The health care costs for our nation are going up at a rapid rate. Preventable chronic diseases (for the most part) are the leading cause of this increase.
According to exercise research done by Dr. Mark Tarnpolsky, only 20 percent of Americans get the recommended 150 minutes of strength and cardio activity per week. More than half of all baby boomers report doing no exercise whatsoever and 80 million Americans (23 percent) are entirely inactive.
The consequences of a sedentary life are as well documented as they are dire. People with low levels of physical activity are at higher risk for many kinds of cancer, heart disease, diabetes, Alzheimer’s and early death by any cause. Long before that, inactivity can worsen arthritis, increase low back pain or weight gain which can lead to depression, anxiety, falling and injuries. Research paper after research paper shows the most effective, potent way that we can improve quality of life and duration of life is exercise.

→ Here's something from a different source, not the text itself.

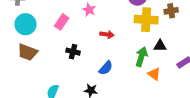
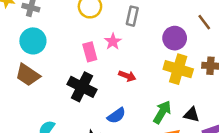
pink rectangle: (62, 22) -> (90, 52), moved, turned -63
black triangle: (160, 46) -> (192, 115), moved
black cross: (73, 52) -> (82, 87), size x1.6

In addition to the heart, muscles, lungs and bones, scientists are finding that another major beneficiary of exercise might be the brain. Recent research links exercise to less depression, better memory and quick learning. Studies also suggest that exercise is, as of now, the best way to prevent or delay the onset of Alzheimer’s.
Dr. Sallis, a physician in California, has prescribed exercise to his patients since the early 1990s in hopes of doling out less medications. So far this method works, particularly in his sickest patients. When his patients exercised on a regular basis, he would see dramatic improvements in their chronic disease.